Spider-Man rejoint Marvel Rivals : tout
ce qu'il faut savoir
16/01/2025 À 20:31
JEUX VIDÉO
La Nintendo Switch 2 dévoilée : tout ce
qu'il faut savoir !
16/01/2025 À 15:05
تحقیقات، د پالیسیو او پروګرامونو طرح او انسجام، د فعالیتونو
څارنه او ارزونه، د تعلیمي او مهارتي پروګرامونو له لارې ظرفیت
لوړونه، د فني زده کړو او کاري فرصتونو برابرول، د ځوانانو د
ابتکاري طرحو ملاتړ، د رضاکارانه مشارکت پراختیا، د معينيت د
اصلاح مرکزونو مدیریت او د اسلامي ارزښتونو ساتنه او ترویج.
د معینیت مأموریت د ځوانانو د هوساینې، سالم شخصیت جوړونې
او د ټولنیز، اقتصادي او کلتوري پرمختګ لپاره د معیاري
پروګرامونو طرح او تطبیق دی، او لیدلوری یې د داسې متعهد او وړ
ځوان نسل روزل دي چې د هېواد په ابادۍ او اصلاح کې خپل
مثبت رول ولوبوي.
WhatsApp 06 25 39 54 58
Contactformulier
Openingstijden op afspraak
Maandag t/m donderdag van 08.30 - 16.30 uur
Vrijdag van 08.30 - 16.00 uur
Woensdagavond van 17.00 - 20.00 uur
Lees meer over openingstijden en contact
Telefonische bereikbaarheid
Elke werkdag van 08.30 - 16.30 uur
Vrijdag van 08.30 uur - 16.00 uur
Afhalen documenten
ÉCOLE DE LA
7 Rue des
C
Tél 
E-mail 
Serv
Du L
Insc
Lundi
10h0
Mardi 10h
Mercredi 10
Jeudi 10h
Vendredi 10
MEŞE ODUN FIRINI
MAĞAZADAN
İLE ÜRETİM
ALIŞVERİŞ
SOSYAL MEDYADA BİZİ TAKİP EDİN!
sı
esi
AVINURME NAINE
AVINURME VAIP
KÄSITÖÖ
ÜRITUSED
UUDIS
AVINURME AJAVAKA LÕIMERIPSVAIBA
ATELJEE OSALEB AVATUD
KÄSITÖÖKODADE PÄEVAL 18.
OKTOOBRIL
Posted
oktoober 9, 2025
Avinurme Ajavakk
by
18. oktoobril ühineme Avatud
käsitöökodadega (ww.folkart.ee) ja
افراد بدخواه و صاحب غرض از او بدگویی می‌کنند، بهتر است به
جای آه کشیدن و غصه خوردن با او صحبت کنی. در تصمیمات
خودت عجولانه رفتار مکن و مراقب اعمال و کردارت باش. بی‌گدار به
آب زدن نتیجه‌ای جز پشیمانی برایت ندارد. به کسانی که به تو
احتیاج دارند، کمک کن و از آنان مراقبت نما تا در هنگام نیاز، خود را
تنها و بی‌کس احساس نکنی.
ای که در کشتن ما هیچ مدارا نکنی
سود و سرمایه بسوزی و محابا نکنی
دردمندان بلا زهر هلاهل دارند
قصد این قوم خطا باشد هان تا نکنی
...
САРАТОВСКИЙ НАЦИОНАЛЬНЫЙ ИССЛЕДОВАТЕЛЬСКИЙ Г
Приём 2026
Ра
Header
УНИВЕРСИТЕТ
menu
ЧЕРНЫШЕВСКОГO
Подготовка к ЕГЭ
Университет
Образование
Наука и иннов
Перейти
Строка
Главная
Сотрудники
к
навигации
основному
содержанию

-- -- --

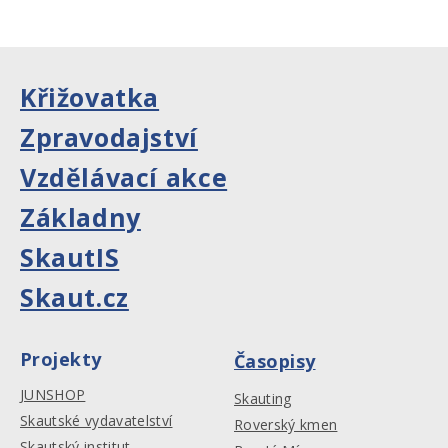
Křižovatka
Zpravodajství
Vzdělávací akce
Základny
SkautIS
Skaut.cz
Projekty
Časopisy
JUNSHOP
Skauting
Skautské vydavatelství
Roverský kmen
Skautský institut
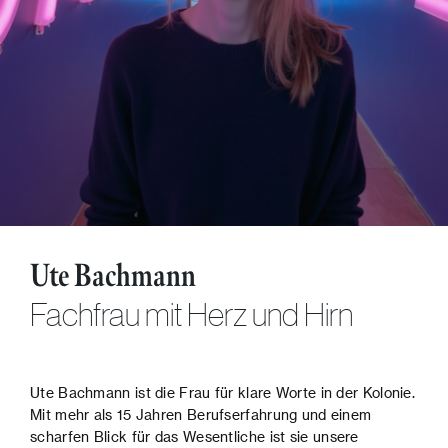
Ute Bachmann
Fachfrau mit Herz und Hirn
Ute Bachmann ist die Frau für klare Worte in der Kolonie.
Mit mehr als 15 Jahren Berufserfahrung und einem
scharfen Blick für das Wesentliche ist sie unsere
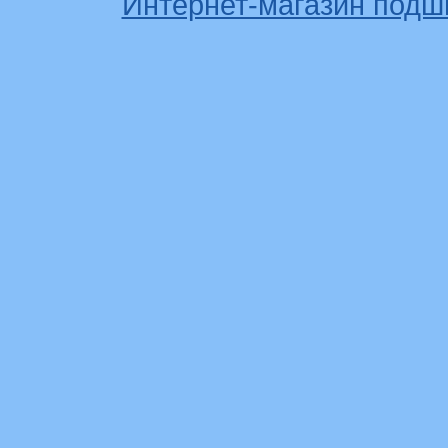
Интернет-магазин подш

-- -- --

Problem to solve:
Quote the listing above, but only from the line that shows "Spider-Man rejoint Marvel Rivals : tout" through the line that shows "د معینیت مأموریت".

Written solution:
Spider-Man rejoint Marvel Rivals : tout
ce qu'il faut savoir
16/01/2025 À 20:31
JEUX VIDÉO
La Nintendo Switch 2 dévoilée : tout ce
qu'il faut savoir !
16/01/2025 À 15:05
تحقیقات، د پالیسیو او پروګرامونو طرح او انسجام، د فعالیتونو
څارنه او ارزونه، د تعلیمي او مهارتي پروګرامونو له لارې ظرفیت
لوړونه، د فني زده کړو او کاري فرصتونو برابرول، د ځوانانو د
ابتکاري طرحو ملاتړ، د رضاکارانه مشارکت پراختیا، د معينيت د
اصلاح مرکزونو مدیریت او د اسلامي ارزښتونو ساتنه او ترویج.
د معینیت مأموریت د ځوانانو د هوساینې، سالم شخصیت جوړونې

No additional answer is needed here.